A Dutch antitrust authority has found Apple's in-app payment system to be anti-competitive for some developers, following an investigation into the firm's store policies.
According to a report from Reuters, the The Netherlands' Authority for Consumers and Markets (ACM) launched an investigation into Apple's position in the market in 2019, but the case was later streamlined to focus specifically on dating apps.
The investigation included a complaint from Match Group, owner of dating app Tinder, which claimed that Apple's anti-competitive rules were affecting communications about payments with users on Apple devices.
The ACM relayed the investigation findings to Apple last month, and has ordered the tech firm to make changes to its in-app payment system.
Apple, Match and The ACM all declined to comment on the case, which is currently under legal review and not open to the press or the public.

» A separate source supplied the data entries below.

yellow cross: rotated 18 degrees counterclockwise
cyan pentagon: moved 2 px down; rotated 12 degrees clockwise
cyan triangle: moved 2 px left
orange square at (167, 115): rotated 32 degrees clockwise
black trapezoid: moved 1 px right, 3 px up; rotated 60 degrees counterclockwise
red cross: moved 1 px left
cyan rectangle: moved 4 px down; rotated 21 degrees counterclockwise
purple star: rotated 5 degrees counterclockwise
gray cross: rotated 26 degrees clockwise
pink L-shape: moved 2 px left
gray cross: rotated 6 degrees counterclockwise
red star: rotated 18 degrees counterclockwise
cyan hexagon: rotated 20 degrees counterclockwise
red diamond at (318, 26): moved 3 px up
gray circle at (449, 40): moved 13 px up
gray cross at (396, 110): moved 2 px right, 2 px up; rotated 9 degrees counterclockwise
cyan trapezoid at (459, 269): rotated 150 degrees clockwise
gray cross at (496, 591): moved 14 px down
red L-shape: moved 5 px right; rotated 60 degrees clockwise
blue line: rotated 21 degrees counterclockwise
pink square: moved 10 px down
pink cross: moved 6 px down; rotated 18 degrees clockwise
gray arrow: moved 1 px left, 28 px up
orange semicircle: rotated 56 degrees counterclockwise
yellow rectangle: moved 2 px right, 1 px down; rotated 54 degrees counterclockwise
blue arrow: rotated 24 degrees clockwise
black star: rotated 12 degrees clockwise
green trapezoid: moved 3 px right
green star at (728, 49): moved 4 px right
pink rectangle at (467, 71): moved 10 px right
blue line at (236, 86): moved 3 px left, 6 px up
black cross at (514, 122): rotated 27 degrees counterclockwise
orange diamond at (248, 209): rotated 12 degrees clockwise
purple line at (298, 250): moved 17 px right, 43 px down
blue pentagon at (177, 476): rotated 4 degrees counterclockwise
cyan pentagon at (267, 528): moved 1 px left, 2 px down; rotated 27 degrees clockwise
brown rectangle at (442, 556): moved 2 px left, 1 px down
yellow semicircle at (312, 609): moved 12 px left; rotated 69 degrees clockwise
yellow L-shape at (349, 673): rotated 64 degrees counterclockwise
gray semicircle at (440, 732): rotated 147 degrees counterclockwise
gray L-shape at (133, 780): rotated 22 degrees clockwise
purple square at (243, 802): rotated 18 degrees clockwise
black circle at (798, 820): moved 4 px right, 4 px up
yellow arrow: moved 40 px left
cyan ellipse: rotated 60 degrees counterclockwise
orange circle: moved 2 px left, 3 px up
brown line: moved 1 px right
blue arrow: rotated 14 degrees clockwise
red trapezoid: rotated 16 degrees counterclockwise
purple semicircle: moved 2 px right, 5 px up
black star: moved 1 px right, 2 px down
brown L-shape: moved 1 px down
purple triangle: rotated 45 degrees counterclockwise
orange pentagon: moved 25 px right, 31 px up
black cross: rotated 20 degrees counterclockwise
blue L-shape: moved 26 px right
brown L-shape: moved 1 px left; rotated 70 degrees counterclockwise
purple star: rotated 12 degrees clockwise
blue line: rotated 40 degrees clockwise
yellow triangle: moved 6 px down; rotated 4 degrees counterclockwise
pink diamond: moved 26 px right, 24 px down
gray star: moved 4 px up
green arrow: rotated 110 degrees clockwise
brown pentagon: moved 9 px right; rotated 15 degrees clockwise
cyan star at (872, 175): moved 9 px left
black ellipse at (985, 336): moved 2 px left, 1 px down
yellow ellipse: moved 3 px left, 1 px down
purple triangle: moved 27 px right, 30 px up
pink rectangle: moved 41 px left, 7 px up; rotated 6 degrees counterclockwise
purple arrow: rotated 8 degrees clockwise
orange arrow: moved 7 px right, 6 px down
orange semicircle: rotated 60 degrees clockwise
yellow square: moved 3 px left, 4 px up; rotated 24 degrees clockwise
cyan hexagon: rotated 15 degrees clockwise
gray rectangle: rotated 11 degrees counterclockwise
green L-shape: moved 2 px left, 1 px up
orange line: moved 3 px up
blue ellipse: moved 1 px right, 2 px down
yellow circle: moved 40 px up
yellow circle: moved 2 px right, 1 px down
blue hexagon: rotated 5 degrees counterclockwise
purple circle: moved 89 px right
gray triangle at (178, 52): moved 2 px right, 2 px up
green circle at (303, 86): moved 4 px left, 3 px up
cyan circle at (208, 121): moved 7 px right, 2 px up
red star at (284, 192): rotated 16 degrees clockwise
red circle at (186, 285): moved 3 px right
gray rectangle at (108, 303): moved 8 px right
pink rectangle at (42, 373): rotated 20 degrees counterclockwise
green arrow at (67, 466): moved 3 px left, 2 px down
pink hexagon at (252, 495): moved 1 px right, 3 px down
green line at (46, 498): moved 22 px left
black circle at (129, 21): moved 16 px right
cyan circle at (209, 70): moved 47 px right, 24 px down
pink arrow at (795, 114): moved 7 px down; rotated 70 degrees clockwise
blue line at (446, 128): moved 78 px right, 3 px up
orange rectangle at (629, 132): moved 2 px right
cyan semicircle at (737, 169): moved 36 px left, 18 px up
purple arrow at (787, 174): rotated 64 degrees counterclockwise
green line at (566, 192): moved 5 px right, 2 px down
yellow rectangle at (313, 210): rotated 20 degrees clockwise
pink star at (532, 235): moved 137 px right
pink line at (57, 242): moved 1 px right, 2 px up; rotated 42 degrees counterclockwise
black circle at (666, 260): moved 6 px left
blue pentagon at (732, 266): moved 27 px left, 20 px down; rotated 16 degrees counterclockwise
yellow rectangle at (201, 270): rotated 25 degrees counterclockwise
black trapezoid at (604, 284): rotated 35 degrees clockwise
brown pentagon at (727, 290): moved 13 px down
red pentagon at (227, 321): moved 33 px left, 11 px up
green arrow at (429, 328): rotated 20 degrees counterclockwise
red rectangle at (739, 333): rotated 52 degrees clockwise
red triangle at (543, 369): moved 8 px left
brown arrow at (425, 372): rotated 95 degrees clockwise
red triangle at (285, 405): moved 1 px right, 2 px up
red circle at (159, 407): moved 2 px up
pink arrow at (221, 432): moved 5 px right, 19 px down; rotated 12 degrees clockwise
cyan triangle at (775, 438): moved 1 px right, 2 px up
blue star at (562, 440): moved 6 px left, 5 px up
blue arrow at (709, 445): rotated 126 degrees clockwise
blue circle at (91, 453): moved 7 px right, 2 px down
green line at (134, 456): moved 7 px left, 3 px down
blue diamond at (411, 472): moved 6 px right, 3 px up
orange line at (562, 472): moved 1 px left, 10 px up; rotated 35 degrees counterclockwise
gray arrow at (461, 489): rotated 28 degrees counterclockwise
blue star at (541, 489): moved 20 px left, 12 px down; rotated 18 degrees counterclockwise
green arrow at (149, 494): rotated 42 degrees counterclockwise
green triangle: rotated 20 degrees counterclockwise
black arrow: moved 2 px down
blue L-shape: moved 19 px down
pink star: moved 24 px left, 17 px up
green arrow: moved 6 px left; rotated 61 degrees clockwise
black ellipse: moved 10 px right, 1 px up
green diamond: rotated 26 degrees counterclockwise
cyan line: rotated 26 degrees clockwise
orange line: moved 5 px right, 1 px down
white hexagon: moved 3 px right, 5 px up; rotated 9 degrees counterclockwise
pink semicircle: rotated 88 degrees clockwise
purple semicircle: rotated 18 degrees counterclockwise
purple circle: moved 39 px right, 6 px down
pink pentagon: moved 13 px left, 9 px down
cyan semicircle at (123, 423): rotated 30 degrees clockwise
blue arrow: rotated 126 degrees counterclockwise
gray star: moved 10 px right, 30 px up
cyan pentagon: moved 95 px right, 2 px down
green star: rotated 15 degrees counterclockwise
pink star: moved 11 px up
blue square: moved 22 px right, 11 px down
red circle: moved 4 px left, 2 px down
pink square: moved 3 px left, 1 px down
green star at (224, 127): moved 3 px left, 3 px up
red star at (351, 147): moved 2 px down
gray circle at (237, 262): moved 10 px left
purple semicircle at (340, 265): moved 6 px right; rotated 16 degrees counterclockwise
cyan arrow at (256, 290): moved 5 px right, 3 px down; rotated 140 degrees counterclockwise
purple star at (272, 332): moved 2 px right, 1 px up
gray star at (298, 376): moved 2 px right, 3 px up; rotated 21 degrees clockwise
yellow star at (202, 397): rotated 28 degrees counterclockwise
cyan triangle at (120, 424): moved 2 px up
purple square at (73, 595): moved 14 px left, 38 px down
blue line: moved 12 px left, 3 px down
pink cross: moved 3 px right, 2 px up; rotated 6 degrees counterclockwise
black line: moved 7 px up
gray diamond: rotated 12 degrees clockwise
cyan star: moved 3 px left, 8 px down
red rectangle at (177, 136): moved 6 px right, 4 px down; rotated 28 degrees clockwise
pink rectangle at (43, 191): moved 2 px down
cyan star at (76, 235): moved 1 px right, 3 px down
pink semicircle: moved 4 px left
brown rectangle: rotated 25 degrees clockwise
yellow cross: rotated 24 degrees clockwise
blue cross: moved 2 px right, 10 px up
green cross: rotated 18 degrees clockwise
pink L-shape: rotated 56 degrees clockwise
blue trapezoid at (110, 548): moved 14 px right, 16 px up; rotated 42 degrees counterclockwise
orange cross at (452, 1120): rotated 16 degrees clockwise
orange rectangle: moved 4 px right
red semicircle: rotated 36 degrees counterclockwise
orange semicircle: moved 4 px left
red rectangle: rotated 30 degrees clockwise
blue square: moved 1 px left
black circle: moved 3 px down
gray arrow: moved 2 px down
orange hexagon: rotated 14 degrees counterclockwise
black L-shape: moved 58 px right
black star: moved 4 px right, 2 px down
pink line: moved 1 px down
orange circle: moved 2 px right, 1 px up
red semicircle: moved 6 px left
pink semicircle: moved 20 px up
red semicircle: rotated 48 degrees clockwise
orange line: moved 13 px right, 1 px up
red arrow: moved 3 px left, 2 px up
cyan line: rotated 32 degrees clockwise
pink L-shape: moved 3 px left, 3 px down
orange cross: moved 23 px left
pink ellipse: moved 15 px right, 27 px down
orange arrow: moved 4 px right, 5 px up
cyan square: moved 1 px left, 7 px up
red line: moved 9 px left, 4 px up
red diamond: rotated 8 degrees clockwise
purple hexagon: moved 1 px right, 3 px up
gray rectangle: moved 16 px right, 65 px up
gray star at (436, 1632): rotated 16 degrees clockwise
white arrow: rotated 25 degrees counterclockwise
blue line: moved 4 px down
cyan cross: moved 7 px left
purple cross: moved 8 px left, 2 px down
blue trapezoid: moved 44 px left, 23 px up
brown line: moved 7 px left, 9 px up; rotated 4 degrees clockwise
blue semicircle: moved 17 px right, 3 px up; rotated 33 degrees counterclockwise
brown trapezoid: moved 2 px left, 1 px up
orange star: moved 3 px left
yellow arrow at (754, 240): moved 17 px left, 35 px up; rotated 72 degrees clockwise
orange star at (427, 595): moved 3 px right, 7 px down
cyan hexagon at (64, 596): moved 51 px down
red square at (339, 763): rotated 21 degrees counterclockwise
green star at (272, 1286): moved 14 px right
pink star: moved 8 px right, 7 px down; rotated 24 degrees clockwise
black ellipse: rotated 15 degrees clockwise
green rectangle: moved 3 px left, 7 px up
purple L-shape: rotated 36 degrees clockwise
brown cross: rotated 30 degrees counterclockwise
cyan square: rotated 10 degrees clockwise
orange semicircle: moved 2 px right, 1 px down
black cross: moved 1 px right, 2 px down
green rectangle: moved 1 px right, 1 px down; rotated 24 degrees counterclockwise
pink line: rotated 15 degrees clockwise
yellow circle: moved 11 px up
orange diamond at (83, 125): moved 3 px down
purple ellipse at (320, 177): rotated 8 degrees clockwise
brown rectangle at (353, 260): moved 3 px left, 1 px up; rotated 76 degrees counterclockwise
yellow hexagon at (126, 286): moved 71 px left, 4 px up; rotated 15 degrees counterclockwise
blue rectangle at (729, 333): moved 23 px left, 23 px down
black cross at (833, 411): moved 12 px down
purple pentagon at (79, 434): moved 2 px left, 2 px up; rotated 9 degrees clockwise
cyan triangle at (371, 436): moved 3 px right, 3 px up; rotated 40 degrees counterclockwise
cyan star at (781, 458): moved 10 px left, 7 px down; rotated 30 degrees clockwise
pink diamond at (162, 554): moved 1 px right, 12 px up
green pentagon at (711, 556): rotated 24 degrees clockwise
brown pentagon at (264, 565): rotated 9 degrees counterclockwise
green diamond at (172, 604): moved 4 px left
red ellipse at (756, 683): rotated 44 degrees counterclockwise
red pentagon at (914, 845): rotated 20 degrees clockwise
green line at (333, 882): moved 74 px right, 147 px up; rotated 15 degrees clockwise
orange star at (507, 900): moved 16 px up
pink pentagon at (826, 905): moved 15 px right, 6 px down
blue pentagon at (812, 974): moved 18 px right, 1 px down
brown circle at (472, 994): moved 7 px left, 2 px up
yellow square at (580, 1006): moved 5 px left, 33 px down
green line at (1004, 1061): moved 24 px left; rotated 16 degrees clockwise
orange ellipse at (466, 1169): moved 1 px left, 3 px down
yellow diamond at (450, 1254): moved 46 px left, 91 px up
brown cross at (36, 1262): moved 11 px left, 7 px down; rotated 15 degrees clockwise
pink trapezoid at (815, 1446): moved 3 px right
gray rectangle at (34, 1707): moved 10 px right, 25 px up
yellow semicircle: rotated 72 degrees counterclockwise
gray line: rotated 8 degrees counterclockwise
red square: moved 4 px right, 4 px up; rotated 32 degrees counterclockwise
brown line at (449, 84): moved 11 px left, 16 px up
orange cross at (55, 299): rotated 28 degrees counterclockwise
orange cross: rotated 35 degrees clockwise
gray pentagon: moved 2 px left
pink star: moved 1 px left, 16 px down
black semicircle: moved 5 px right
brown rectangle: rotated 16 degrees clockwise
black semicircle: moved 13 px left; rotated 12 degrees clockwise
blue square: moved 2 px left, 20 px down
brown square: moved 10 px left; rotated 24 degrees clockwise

Apple has asked the Rotterdam District Court for an injunction to block publication of the ruling as the case plays out.
A court spokesperson did confirm the existence of the case to Reuters, but could not give details on when an outcome can be expected.
Last month, a judge ordered Apple to allow apps that link to external payment options at the end of a long antitrust legal battle between the iPhone maker and Epic Games.
From December 9, Apple will no longer be able to stop developers from including external links that lead its users towards payment systems from which Apple cannot take a cut of the revenue.